The geographic information system (GIS) team at SACWSD draws on multiple data sources, including their own fieldwork, to compile three separate datasets covering drinking water, irrigation, and sewage systems. The team uses ArcGIS to support expansion, maintenance, replacement, and improvement of the systems. In addition, the data is shared with third-party applications, such as the district's asset management system (for daily service requests and completed work orders) and the water modeling software, which has its own requirements. So, having reliable data is important.
In fall 2016, the water and sanitation district had just completed collecting data using GPS. GIS supervisor Cliff Sullivan and GIS technician Mark Dickman soon realized that data quality varied widely. Inaccurate data can potentially reduce efficiency by delivering incorrect asset locations, and it makes integrating with other business systems difficult. Better data also helps improve customer service with accurate work assignments and enhanced emergency response.
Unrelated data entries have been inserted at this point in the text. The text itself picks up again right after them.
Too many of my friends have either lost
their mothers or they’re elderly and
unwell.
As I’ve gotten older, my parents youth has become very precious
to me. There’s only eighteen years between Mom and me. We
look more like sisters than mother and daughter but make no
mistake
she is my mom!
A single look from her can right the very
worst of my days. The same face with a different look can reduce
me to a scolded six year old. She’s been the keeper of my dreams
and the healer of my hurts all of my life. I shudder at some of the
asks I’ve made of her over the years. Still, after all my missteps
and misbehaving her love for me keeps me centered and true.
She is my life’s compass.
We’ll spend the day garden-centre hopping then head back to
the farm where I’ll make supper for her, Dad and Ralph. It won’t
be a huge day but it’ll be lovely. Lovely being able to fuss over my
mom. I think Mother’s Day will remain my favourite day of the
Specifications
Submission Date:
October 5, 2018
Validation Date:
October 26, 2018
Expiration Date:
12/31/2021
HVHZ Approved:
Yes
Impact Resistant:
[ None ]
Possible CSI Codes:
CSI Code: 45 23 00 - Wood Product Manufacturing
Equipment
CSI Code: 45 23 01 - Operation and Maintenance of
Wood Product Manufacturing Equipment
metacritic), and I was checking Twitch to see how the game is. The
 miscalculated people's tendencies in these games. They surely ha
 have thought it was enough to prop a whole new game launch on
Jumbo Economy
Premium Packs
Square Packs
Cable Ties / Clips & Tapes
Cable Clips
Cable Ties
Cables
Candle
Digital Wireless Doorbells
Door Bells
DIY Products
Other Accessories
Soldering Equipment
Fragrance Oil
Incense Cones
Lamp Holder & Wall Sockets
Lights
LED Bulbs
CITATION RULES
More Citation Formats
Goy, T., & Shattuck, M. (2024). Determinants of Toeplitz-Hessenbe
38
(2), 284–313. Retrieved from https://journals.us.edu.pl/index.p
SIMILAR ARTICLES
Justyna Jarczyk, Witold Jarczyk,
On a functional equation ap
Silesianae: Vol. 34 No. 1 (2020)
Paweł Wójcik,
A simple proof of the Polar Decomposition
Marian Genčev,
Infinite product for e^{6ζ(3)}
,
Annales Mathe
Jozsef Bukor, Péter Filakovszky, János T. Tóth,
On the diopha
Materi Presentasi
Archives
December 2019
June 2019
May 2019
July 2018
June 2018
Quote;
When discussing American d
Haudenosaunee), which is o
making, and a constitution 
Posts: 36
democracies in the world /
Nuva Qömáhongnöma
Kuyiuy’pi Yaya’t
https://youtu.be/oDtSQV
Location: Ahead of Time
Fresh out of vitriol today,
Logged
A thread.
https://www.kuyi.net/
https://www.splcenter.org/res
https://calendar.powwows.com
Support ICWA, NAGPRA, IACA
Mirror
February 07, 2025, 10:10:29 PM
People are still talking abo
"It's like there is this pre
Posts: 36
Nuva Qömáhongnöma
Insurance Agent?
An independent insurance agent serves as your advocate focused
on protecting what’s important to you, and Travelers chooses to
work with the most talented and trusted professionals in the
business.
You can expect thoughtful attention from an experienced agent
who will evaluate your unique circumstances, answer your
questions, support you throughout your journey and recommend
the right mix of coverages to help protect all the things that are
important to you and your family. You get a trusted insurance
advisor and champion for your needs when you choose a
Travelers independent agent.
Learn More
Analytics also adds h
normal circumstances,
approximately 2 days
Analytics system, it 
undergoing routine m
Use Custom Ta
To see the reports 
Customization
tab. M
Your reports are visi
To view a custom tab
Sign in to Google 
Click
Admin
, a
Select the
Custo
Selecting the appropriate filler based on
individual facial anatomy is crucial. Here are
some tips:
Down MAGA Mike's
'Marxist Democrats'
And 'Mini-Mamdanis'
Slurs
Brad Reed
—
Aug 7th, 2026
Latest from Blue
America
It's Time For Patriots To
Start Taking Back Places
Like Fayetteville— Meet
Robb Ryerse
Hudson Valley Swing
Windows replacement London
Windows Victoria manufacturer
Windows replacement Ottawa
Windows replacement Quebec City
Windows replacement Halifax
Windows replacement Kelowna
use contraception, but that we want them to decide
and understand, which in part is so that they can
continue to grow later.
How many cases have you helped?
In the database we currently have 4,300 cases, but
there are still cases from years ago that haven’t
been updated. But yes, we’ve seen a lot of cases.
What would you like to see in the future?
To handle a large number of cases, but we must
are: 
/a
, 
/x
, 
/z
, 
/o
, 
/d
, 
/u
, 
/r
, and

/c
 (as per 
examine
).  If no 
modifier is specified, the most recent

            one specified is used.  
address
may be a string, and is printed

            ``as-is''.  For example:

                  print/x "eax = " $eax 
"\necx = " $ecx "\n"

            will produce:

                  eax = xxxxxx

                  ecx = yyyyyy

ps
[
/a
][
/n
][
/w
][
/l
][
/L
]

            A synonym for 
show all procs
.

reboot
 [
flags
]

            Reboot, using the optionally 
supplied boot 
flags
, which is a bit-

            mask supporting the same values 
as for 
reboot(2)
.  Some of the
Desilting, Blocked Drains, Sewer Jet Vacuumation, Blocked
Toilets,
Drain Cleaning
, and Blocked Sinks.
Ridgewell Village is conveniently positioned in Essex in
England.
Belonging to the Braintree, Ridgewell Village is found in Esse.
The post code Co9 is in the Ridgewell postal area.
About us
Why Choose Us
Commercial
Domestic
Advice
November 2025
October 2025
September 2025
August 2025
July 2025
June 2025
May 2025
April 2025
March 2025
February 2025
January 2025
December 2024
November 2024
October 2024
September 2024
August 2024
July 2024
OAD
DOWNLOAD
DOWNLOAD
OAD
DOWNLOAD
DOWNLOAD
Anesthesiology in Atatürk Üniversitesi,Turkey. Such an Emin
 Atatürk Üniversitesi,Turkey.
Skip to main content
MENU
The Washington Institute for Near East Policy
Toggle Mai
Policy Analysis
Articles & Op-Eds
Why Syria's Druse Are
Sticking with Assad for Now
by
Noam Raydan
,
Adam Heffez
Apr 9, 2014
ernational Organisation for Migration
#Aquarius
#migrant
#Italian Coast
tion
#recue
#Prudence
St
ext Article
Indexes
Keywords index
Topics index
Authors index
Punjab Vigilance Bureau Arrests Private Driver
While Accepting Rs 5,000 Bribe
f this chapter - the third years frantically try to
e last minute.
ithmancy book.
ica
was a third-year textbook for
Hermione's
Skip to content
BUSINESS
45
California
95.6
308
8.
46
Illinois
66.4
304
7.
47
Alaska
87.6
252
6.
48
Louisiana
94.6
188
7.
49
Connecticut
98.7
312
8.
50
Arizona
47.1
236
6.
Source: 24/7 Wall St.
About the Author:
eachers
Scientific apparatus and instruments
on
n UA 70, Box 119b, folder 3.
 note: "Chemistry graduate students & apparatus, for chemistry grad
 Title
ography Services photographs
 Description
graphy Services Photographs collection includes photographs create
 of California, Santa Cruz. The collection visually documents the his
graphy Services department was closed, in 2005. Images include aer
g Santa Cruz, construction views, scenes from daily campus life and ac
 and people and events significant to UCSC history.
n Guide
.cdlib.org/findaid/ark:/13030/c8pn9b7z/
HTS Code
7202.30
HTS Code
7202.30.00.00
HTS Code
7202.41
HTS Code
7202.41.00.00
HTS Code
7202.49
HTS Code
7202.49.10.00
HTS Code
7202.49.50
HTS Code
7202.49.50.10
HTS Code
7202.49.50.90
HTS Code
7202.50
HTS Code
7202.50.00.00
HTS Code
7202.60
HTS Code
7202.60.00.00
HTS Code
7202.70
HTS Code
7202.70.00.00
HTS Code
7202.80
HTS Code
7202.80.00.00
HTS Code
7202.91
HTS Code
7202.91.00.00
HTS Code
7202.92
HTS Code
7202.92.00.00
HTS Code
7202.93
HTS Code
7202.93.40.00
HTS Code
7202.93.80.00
The job of cleaning up the data started out as a long, tedious effort. Sullivan, Dickman, and an intern had to review each feature manually for spatial accuracy and attribute correctness. This type of quality control (QC) process was limited in that it was exploratory and not comprehensive.
Sullivan noticed an Esri Data Health Check on the agenda for an upcoming conference. He learned that ArcGIS Data Reviewer, an extension to ArcGIS, could make his job go much faster. In addition to the ArcGIS extension, the district purchased on-site consulting services and worked with an Esri geodata engineer to implement Data Reviewer and provide knowledge transfer.
The GIS team members at SACWSD used Data Reviewer initially to get an overall snapshot of the data to help them decide which out of the hundreds of possible data checks that would perform first.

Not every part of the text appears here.